>>>>>

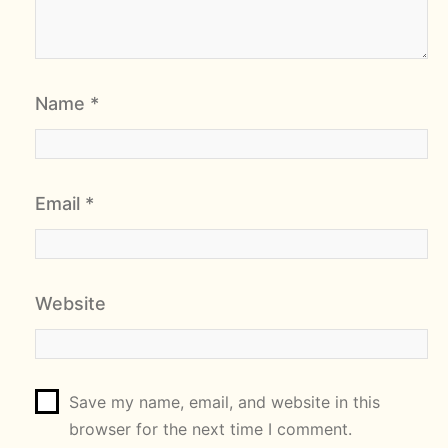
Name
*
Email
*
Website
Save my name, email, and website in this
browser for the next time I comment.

<<<<<
>>>>>

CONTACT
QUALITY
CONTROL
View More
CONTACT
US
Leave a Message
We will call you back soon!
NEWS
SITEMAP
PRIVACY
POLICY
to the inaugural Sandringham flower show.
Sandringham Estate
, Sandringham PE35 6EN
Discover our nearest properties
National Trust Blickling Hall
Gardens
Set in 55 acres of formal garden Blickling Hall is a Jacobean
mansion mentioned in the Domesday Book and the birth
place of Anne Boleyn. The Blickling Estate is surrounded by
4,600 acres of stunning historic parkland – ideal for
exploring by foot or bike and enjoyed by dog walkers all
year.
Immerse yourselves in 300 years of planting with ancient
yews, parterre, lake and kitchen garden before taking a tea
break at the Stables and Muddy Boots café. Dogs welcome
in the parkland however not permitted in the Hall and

<<<<<

- [Aim of the task]: What are the lines, exactly as written above, from the line with "Sandringham PE35 6EN" to the line with "4,600 acres of", both included? Output only those.

- [Exercise output]:
, Sandringham PE35 6EN
Discover our nearest properties
National Trust Blickling Hall
Gardens
Set in 55 acres of formal garden Blickling Hall is a Jacobean
mansion mentioned in the Domesday Book and the birth
place of Anne Boleyn. The Blickling Estate is surrounded by
4,600 acres of stunning historic parkland – ideal for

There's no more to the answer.